Now, across the country, the specialty coffee business remains nearly entirely non price-sensitive. Paying $3-$5 for a coffee drink is the new normal, and even including inflation, the average price of retail coffee beans has probably gone up by 20%-30%.
More interestingly, the top tier of coffee beans has gone up considerably. These days there are numerous specialty coffees that cost $50-$80 a pound, and the high end can go much higher. For example in June of this year Stumptown Coffee paid over $12,000 for a mere 150 pounds of a varietal of green beans from Guatemala. That’s over $80 a pound, which means that once roasted this coffee will almost certainly sell for a minimum of $250 a pound. Probably more. And I doubt that they will have much trouble finding willing buyers.
This is what the coffee industry has done in only several decades. And in my opinion, if you want to see $100 chocolate bars some day this is the path to follow. In less than 25 years the American specialty coffee industry went from nothing to a multi-billion dollar juggernaut. And in the same period of time coffee went from a cheap commodity to a respected and profitable gourmet product. Everything that the new wave of chocolate makers want has been accomplished by the specialty coffee industry.

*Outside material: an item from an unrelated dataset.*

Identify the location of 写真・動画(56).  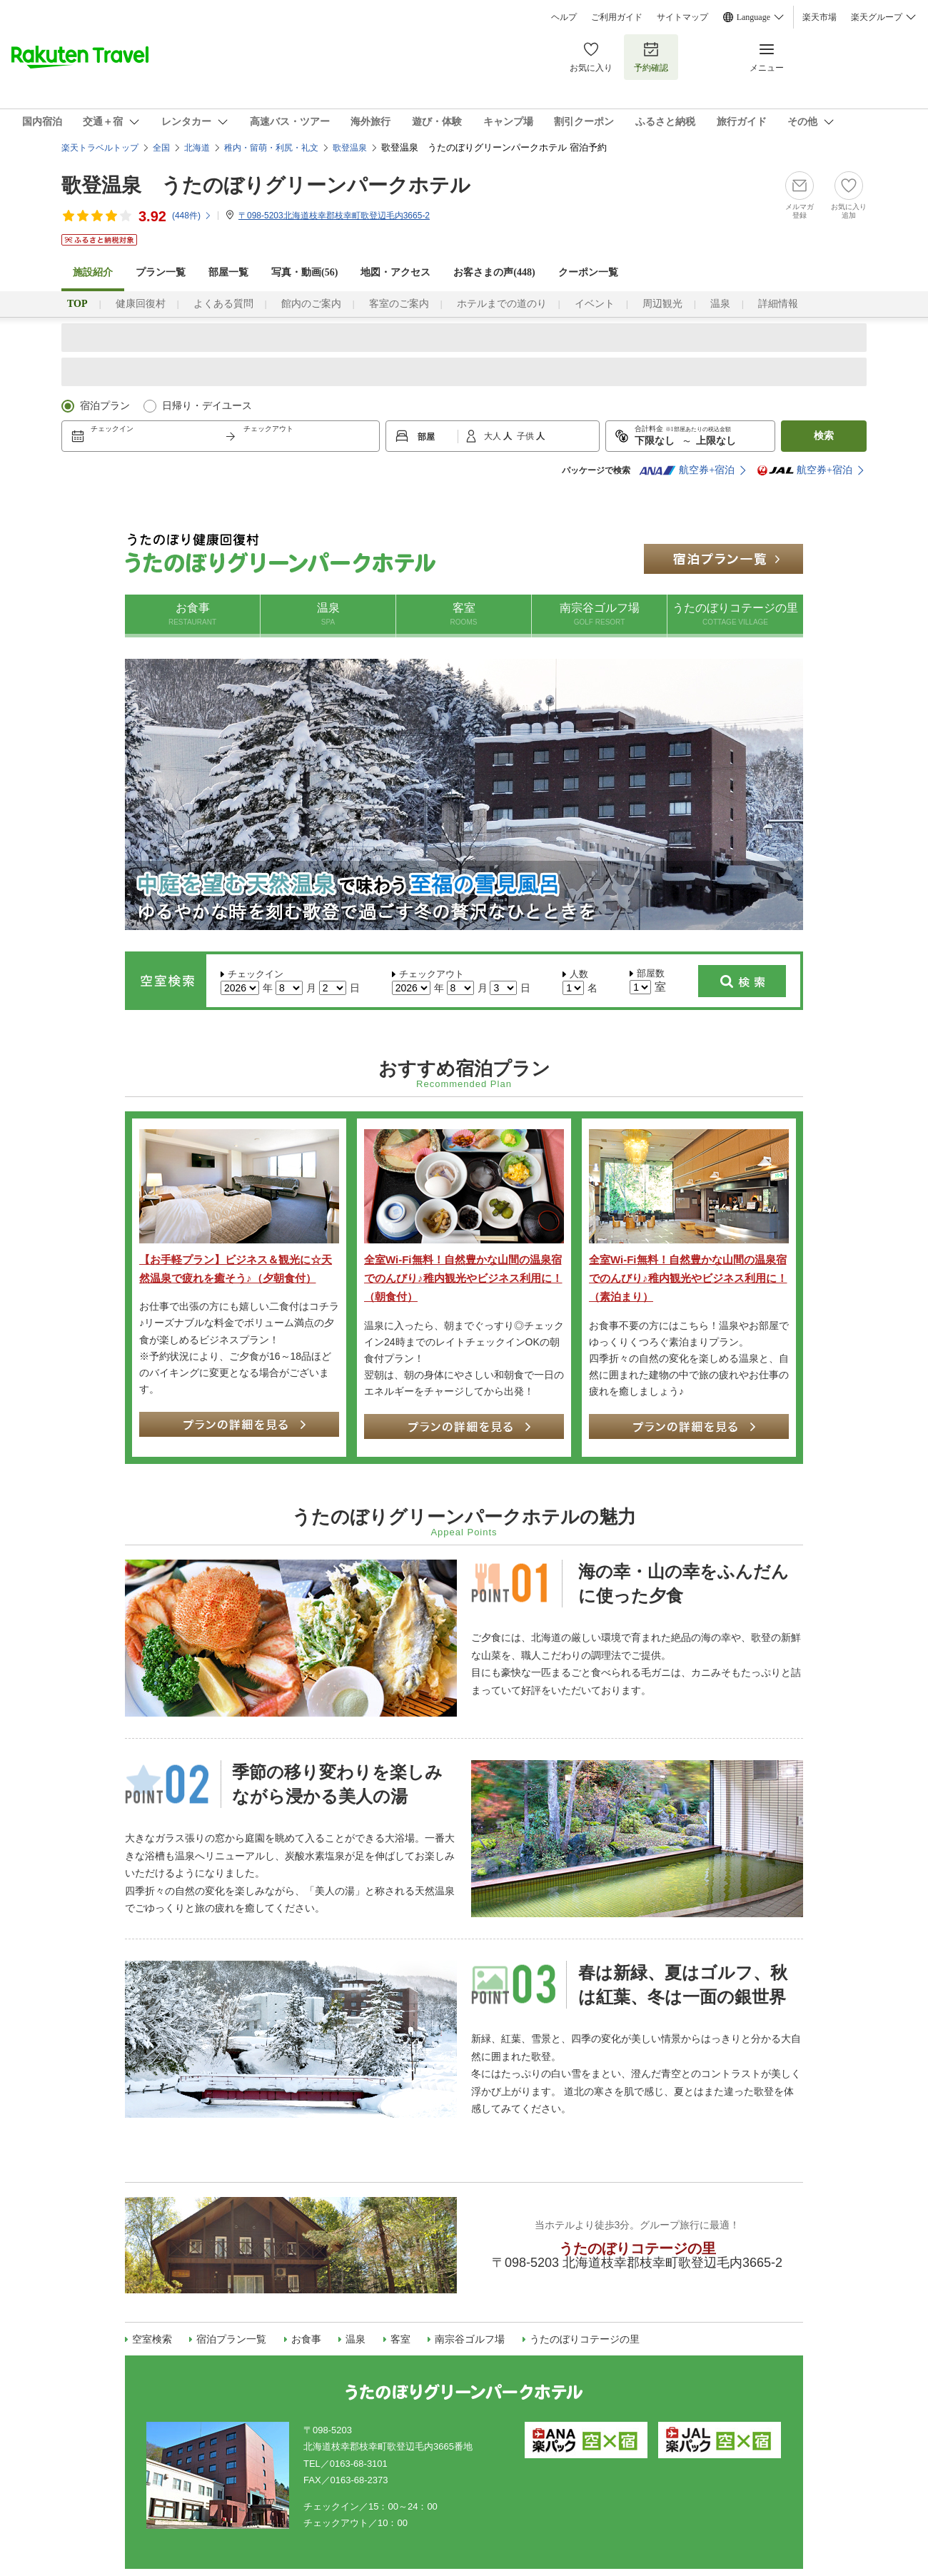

Why aren’t we paying more attention to that?
When I was at the Northwest Chocolate Festival a few weeks ago there was a seminar in which exactly this question was put to a panel of industry insiders: how can we get chocolate priced along more of a spectrum, like wine? Of course “like wine”. Always “like wine”. And of course everyone proceeded to talk about how great it was that wine could sell for $10 or for $5,000 and how chocolate needed to be and deserved to be more like this. Which led to the inescapable (and in my opinion completely erroneous) view that the business model for chocolate had to be more like the one used for wine. Nobody of course had any idea how to make that happen, but it seemed as if everyone agreed that this was the goal.
But in my view this is not going to happen, because wine has a unique culture that cannot be and will not be replicated by chocolate. That’s the bad news. The good news is that there is already a business model that could serve as a nearly perfect blueprint for how to move the chocolate industry forward, and it CAN be replicated by the chocolate industry.
You want a way forward? You want a business model that will yield a profitable industry along with customers who will spend up to $50/ounce for chocolate? Quit thinking wine. Start thinking coffee.